WORK TASK
Could you write out the records exactly as they are given?

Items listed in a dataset

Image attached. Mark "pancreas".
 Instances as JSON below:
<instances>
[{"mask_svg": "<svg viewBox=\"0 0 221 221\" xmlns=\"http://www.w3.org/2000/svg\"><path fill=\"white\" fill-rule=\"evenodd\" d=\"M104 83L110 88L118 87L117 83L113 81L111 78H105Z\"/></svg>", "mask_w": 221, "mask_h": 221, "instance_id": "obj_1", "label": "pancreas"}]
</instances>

SOLUTION FOR THIS TASK
Image attached. Mark "pancreas".
 Instances as JSON below:
<instances>
[{"mask_svg": "<svg viewBox=\"0 0 221 221\" xmlns=\"http://www.w3.org/2000/svg\"><path fill=\"white\" fill-rule=\"evenodd\" d=\"M104 83L110 88L118 87L117 83L113 81L111 78H105Z\"/></svg>", "mask_w": 221, "mask_h": 221, "instance_id": "obj_1", "label": "pancreas"}]
</instances>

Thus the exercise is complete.